Militants of the Islamic State group staged mock executions of Western captives, who were also subjected to a series of “psychological and physical” tortures, according to Javier Espinosa, a Spanish journalist who was held hostage by the Islamic State group for over six months before being released in March last year. During his captivity, Espinosa reportedly claimed he had interacted with Mohammed Emwazi, the Kuwait-born British national, who has been identified as the ISIS executioner “Jihadi John.

Espinosa reportedly described Emwazi as a bloodthirsty militant who, along with the group of British jihadists dubbed “The Beatles,” enjoyed torturing him and other hostages.

“Jihadi John wanted maximum drama. He had brought along an antique sword of the kind Muslim armies used in the Middle Ages. It was a blade of almost a meter in length with a silver handle,” Espinosa told the Sunday Times.

“Feel it? Cold, isn’t it? Can you imagine the pain you’ll feel when it cuts? Unimaginable pain,” Espinosa quoted Emwazi as saying. “The first hit will sever your veins. The second blow opens your neck. You wouldn’t be able to breathe through your nose at this stage, just your throat. You’d make some amusing guttural sounds -- I’ve seen it before, you all squirm like animals, like pigs. The third blow will take off your head.”

In an article written for the El Mundo newspaper, Espinosa said the ISIS militants had held him, along with 22 other hostages, in a Syrian compound that was meant to resemble the Guantanamo Bay detention camp, north of Aleppo. Detailing his conversations with James Foley, who was beheaded by ISIS in August, Espinosa said that the militants wanted to hold all Western hostages in a high-security prison with lots of camera and guards.

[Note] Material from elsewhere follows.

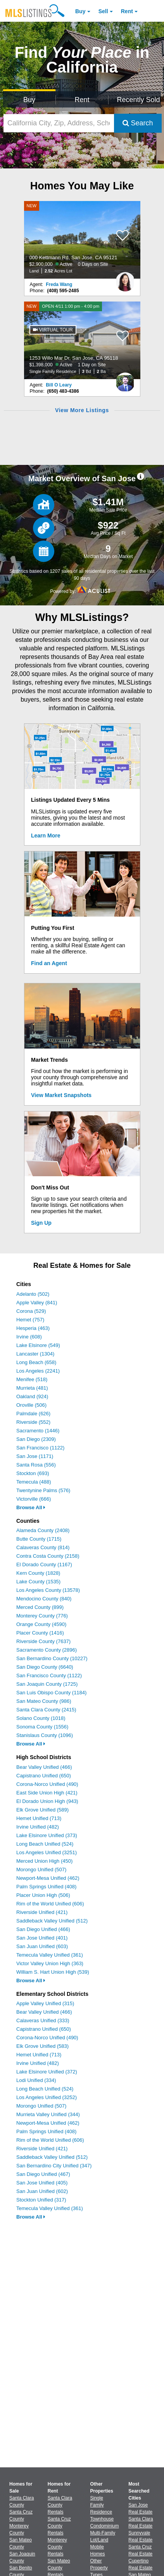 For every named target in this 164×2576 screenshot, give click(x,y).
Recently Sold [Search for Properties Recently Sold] (138, 100)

“They (ISIS) had this project for a long time … they told us that we would be here for a very long time, because we were the first ones they captured,” Espinosa quoted Foley as saying. The hostages were also forced to view images from the killing of Sergei Gorbunov, whose execution video was released in October.

Espinosa reportedly said that he waited nearly a year after being freed to reveal details of his captivity because the militants had warned him that they would execute the remaining hostages if he spoke to the media. However, many of them have since been executed anyway.

Of the 23 hostages, six have been killed by ISIS, while another American hostage, Kayla Mueller, was allegedly killed in an American air raid. Fifteen of the hostages have been set free. The fate of John Cantlie, a British hostage, who has made frequent appearances in ISIS propaganda videos, is still unknown.